/---
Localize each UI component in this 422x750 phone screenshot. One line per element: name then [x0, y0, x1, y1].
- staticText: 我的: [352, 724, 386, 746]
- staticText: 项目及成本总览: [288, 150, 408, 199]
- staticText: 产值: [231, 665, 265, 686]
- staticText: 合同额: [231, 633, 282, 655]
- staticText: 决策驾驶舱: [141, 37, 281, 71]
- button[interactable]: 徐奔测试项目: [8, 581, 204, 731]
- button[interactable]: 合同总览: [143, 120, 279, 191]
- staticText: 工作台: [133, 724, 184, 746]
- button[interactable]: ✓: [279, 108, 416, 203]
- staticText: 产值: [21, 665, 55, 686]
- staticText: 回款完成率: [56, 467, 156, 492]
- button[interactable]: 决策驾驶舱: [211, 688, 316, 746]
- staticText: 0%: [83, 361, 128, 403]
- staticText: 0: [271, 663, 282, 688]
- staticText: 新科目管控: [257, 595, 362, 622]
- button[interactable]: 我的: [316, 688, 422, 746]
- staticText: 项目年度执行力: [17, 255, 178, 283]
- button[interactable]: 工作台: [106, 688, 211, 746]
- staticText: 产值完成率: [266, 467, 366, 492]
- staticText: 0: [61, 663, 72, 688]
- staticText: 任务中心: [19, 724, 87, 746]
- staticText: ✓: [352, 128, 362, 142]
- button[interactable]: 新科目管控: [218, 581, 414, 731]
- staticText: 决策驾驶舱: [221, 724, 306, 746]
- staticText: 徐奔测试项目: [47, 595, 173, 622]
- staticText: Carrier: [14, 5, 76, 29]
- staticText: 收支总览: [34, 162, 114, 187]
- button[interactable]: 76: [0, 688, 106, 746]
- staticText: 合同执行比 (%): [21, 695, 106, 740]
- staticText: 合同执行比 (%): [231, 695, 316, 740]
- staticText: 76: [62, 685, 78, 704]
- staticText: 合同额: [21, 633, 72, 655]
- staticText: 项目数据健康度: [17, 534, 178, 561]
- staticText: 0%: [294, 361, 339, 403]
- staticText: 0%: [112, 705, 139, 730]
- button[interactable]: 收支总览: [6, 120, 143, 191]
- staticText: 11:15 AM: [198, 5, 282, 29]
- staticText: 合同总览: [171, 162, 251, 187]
\---
YOUR INSTRUCTIONS: All records above must be returned exactly as they appear.

SOLUTION BELOW:
Localize each UI component in this 422x750 phone screenshot. One line per element: name then [x0, y0, x1, y1].
- staticText: 我的: [352, 724, 386, 746]
- staticText: 项目及成本总览: [288, 150, 408, 199]
- staticText: 产值: [231, 665, 265, 686]
- staticText: 合同额: [231, 633, 282, 655]
- staticText: 决策驾驶舱: [141, 37, 281, 71]
- button[interactable]: 徐奔测试项目: [8, 581, 204, 731]
- button[interactable]: 合同总览: [143, 120, 279, 191]
- staticText: 工作台: [133, 724, 184, 746]
- button[interactable]: ✓: [279, 108, 416, 203]
- staticText: 产值: [21, 665, 55, 686]
- staticText: 回款完成率: [56, 467, 156, 492]
- button[interactable]: 决策驾驶舱: [211, 688, 316, 746]
- staticText: 0%: [83, 361, 128, 403]
- staticText: 0: [271, 663, 282, 688]
- staticText: 新科目管控: [257, 595, 362, 622]
- button[interactable]: 我的: [316, 688, 422, 746]
- staticText: 项目年度执行力: [17, 255, 178, 283]
- button[interactable]: 工作台: [106, 688, 211, 746]
- staticText: 产值完成率: [266, 467, 366, 492]
- staticText: 0: [61, 663, 72, 688]
- staticText: 任务中心: [19, 724, 87, 746]
- staticText: ✓: [352, 128, 362, 142]
- button[interactable]: 新科目管控: [218, 581, 414, 731]
- staticText: 决策驾驶舱: [221, 724, 306, 746]
- staticText: 徐奔测试项目: [47, 595, 173, 622]
- staticText: Carrier: [14, 5, 76, 29]
- staticText: 收支总览: [34, 162, 114, 187]
- button[interactable]: 76: [0, 688, 106, 746]
- staticText: 合同执行比 (%): [21, 695, 106, 740]
- staticText: 合同执行比 (%): [231, 695, 316, 740]
- staticText: 76: [62, 685, 78, 704]
- staticText: 合同额: [21, 633, 72, 655]
- staticText: 项目数据健康度: [17, 534, 178, 561]
- staticText: 0%: [294, 361, 339, 403]
- staticText: 0%: [112, 705, 139, 730]
- button[interactable]: 收支总览: [6, 120, 143, 191]
- staticText: 11:15 AM: [198, 5, 282, 29]
- staticText: 合同总览: [171, 162, 251, 187]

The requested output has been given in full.